Algunas veces se extiende la mirada más allá de lo que podemos ver. Yo contemplo en ti aquello que pareciera que ignoras; eso que me atrae sin control hacia ti, como queriendo tomar una parte que me falta. Lo cual sin tratar de entender me lleva a una pregunta: ¿por qué tus ojos no pueden mirar lo mismo? ¿Están cerrados o asustados? Me seduce finamente la sensación de ser un manojo de nervios estando frente a ti; lo que confieso disfrutar plenamente.
Tu sonrisa es perfecta y simplemente podría quedarme mirándola las 24 horas seguidas, incluso 25 o 26… ¿qué más da?
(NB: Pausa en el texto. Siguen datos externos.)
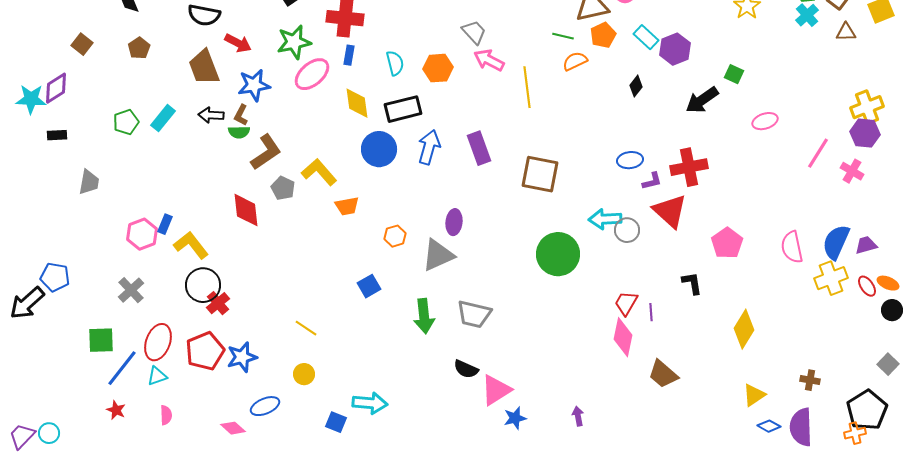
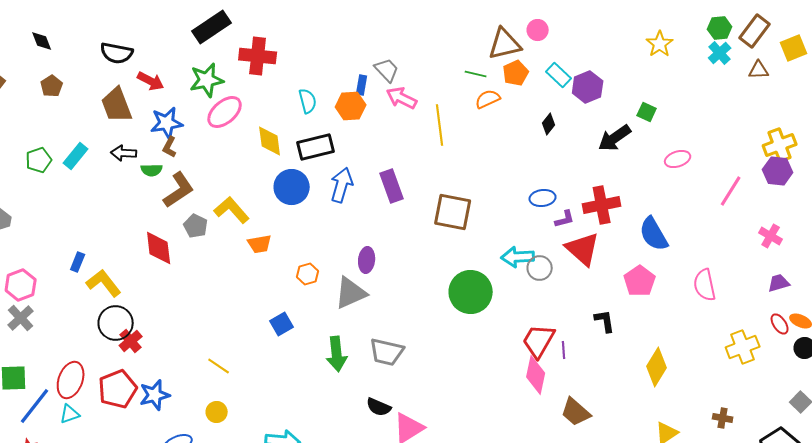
blue rectangle: (349, 55) -> (362, 85), moved
brown L-shape: (241, 115) -> (170, 147), moved
pink cross: (852, 171) -> (771, 236), moved
pink hexagon: (142, 234) -> (21, 285), moved
blue semicircle: (836, 242) -> (654, 234), moved, turned -54
yellow cross: (831, 278) -> (743, 347), moved
gray cross: (131, 290) -> (21, 318), moved
red trapezoid: (626, 303) -> (539, 341), size x1.4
Me han llegado a decir que eres uno de esos patanes que juega a ser altivo y empedernido; aunque por la misma razón que me pierdo en tus ojos y mi control se vuelve tan frágil como un spaghetti, no logro poner importancia a las “malas lenguas”; así que una vez más podría quedarme en el intento de conocerte o darme cuenta de que mi cuerpo solo te sigue de manera rítmica como mis latidos, lo cual me es sencillo llevar, como un vals. Algunas veces, solo algunas… me sueño tan cerca que por ello despierto con una sonrisa, la cual agradezco a tu mirada distraída.
¿Qué más da? Podría ser un riesgo, pero arrepentirme, ¡Jamás!